Turns out that was the way God wanted to do it, according to the driver of the car that was running him over. In fact, she said God wanted to do it Himself.

As WANE News (Fort Wayne, Indiana) reported, the woman told police that God was personally responsible for the accident because she was just driving along and “out of nowhere God told her that He would take it from here and she let go of the wheel and let Him take it.” The 2006 Pontiac Grand Prix hit Oliveri’s motorcycle and ran over both bike and man. As he saw the tire approaching his head, Oliveri ironically submitted to the will of the same entity who was (allegedly) behind the wheel at the time.

And maybe that helped, because the wheel missed Oliveri’s head and ran over his body instead. Oliveri suffered serious injuries including multiple broken ribs, but survived. His fiancé was quoted as saying that the bruise on his back was “shaped like angel wings,” but the thing with the wheel frankly seems more helpful. I guess based on the conflicting evidence we have either a case of Old Testament driving or New Testament salvation. I’m not qualified to say which, but the latter seems much more likely.

When I say “Old Testament driving” I’m thinking of the time He told Moses to take a left even though the Canaanites were in the way. (I might not be remembering all the details there.) My recollection is that He delegates much of the kindlier stuff to His son, although the latter also sometimes gets upset with people. See Matthew 21:12; see also Jesus Told Me to Ram That Car, Says Driver,” Lowering the Bar (Dec. 3, 2008) (quoting man who said Jesus was upset with the other driver because she was “not driving like a Christian”).

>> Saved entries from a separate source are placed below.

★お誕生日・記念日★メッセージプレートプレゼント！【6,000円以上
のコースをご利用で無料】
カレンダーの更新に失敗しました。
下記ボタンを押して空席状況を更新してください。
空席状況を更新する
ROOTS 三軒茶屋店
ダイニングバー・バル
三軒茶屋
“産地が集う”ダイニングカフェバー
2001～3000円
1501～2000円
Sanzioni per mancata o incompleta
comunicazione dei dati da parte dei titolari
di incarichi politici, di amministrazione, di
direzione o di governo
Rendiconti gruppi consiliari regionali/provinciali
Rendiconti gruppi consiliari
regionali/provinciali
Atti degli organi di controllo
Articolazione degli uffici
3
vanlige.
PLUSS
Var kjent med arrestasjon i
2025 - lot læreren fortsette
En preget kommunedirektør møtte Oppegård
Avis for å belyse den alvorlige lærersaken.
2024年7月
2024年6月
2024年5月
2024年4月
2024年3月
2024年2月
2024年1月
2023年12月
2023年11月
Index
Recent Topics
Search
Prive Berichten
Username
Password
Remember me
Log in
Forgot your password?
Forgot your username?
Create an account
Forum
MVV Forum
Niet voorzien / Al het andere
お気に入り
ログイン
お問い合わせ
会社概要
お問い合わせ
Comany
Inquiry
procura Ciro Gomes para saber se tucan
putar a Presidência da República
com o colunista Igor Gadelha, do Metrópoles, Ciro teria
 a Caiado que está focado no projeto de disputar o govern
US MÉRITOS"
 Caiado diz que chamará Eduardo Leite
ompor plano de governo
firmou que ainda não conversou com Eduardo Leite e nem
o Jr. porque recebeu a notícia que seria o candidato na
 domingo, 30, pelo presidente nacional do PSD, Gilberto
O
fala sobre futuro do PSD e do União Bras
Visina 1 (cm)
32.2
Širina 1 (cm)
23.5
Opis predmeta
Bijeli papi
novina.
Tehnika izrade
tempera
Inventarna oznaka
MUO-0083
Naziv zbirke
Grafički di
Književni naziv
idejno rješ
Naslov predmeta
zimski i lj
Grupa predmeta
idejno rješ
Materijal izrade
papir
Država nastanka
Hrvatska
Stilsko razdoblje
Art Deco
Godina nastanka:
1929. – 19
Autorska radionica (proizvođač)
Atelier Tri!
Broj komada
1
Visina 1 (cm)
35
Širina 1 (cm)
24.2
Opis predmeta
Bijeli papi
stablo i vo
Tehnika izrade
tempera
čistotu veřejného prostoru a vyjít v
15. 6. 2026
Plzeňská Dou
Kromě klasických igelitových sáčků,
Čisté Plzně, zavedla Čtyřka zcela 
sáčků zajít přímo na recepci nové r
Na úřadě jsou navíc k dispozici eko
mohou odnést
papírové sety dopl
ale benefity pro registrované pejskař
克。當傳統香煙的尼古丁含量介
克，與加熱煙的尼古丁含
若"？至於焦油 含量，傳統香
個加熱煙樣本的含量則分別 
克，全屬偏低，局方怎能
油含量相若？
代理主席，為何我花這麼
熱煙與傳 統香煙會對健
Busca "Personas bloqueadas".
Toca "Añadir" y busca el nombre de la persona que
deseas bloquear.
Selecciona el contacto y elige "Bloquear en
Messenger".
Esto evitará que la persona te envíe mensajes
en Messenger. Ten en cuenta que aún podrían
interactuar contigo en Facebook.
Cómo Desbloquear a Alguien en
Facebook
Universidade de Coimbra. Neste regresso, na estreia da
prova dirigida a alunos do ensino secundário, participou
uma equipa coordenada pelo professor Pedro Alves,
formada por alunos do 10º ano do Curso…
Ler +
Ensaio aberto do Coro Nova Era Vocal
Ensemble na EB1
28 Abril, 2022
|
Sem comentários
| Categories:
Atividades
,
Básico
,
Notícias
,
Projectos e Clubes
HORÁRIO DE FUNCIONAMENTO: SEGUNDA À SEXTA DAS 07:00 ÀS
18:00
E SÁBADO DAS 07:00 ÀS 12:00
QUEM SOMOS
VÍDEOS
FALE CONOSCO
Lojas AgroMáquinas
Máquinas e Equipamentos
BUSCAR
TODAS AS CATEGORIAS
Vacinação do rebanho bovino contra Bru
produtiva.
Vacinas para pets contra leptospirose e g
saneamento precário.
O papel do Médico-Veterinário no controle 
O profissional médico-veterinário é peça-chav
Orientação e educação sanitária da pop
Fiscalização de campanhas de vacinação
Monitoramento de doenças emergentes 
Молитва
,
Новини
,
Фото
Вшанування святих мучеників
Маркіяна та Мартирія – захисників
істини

As Jonathan Turley writes today, “[t]here is obviously a torts case to be made here” at least against the car’s human occupant. He cites the Breunig case, in which the defendant also claimed that God had taken control of her car but was still found liable for negligence. That court held that the defendant could still be liable because she knew she could be subject to hallucinations and so should not have been driving at all. (She claimed she believed she could fly “because Batman does it,” which shows the seriousness of her delusions because that dude can at best glide.) In Oliveri’s case, so far I have seen no evidence that the driver had similar issues, just that she was taking Vicodin. But time will tell.